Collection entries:

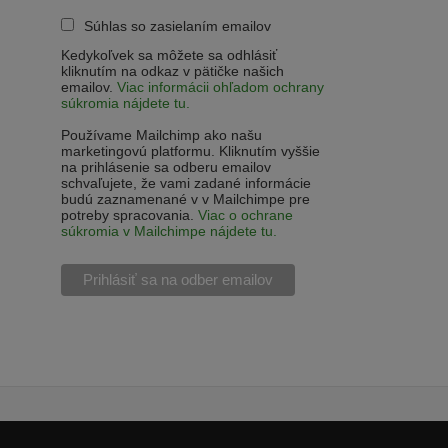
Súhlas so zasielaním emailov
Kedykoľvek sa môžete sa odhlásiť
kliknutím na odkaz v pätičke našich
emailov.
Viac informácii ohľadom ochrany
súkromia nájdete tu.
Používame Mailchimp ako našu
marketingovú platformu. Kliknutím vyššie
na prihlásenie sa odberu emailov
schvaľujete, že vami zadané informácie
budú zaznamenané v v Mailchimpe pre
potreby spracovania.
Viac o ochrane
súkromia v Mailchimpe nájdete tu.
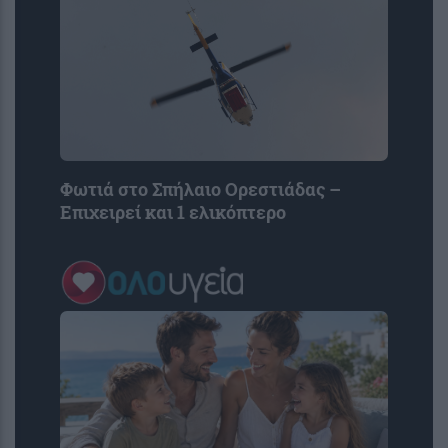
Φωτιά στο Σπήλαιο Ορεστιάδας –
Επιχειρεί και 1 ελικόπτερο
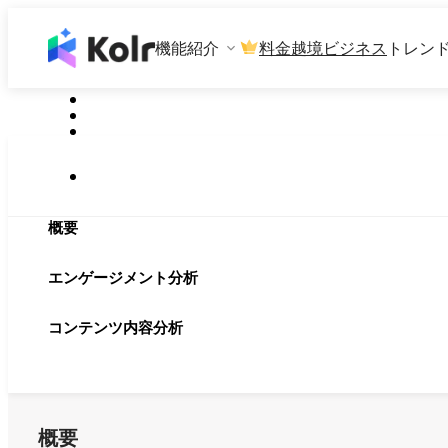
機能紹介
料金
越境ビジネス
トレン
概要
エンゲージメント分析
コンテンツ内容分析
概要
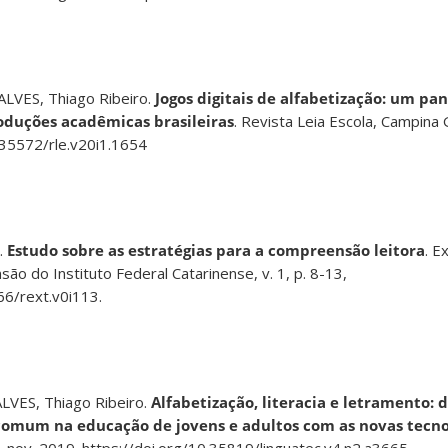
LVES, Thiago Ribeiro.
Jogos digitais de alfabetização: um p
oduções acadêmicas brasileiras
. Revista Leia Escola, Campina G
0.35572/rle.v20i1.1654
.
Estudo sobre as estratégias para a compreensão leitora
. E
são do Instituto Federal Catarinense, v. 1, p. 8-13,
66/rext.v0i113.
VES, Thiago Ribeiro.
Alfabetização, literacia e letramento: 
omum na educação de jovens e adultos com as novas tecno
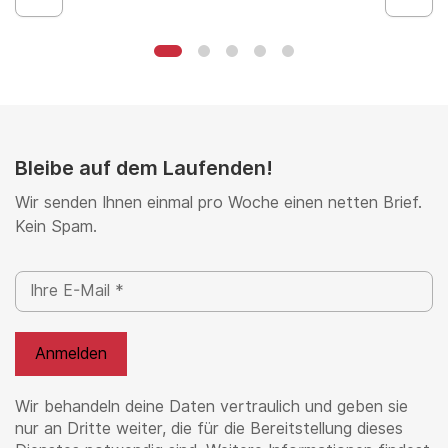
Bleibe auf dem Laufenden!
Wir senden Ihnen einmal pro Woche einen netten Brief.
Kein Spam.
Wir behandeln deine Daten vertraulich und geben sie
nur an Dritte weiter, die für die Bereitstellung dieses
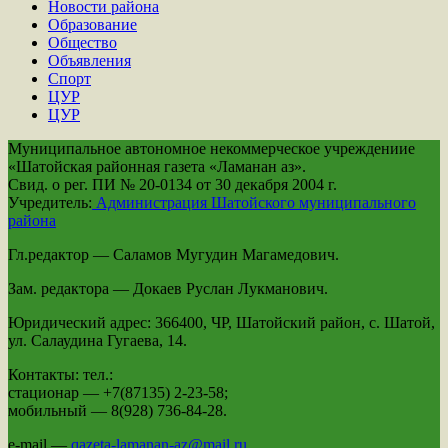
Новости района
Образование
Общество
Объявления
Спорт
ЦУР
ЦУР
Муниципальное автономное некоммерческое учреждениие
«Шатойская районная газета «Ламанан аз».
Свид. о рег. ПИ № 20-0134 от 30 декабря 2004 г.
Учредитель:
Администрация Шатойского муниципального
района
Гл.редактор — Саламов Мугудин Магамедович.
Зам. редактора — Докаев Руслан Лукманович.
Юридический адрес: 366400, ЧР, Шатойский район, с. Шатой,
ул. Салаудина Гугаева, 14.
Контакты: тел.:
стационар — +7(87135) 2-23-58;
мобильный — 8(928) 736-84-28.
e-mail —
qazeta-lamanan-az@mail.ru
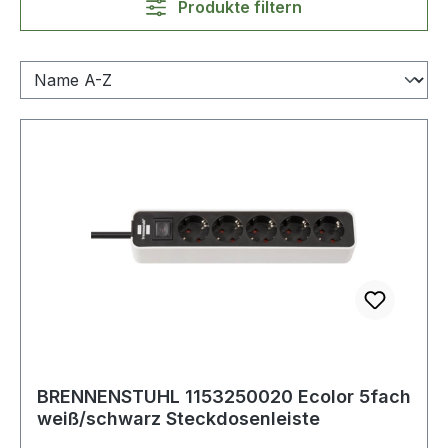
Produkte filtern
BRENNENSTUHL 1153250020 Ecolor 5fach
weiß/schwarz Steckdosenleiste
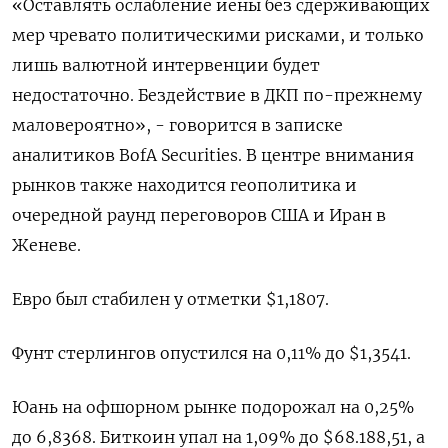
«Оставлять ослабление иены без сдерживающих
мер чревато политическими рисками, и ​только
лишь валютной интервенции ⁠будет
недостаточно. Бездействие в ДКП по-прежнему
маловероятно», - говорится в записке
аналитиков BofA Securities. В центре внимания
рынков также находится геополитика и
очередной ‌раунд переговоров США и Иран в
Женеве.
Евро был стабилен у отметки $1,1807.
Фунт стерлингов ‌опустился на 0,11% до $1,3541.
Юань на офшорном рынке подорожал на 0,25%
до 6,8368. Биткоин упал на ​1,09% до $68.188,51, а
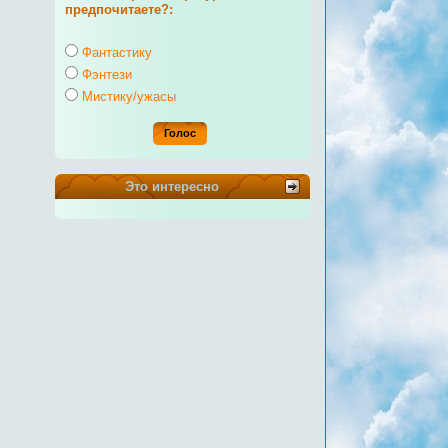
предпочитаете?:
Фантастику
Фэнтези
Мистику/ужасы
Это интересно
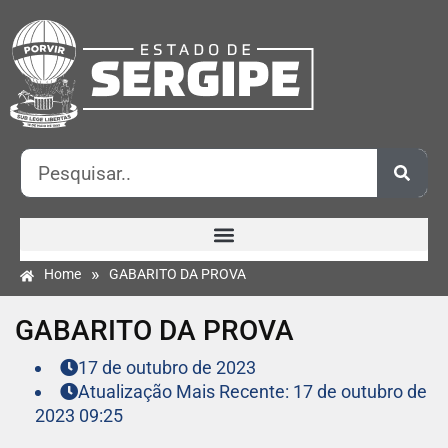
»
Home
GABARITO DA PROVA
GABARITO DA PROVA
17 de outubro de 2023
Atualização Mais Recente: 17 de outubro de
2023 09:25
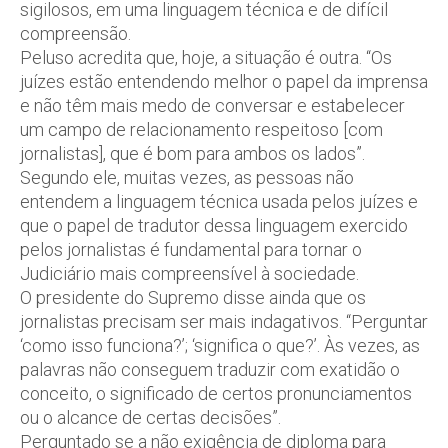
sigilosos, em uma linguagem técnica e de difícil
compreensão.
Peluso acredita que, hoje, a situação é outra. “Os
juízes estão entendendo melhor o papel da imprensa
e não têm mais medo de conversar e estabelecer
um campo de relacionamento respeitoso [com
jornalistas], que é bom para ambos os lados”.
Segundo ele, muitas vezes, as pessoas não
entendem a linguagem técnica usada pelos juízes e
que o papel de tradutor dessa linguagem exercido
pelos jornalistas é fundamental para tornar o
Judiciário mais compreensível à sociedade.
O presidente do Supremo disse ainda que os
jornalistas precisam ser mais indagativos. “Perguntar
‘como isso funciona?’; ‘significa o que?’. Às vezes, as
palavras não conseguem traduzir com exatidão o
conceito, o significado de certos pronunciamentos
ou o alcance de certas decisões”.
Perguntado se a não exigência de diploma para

Work to be completed: Among the entries above, locate the line with "LVES, Thiago Ribeiro." and the line with "Wir senden Ihnen". Give those two lines and all lines between them again, exactly, leaving out the pictures.

Exercise response:
LVES, Thiago Ribeiro.
Jogos digitais de alfabetização: um p
oduções acadêmicas brasileiras
. Revista Leia Escola, Campina G
0.35572/rle.v20i1.1654
.
Estudo sobre as estratégias para a compreensão leitora
. E
são do Instituto Federal Catarinense, v. 1, p. 8-13,
66/rext.v0i113.
VES, Thiago Ribeiro.
Alfabetização, literacia e letramento: 
omum na educação de jovens e adultos com as novas tecno
Bleibe auf dem Laufenden!
Wir senden Ihnen einmal pro Woche einen netten Brief.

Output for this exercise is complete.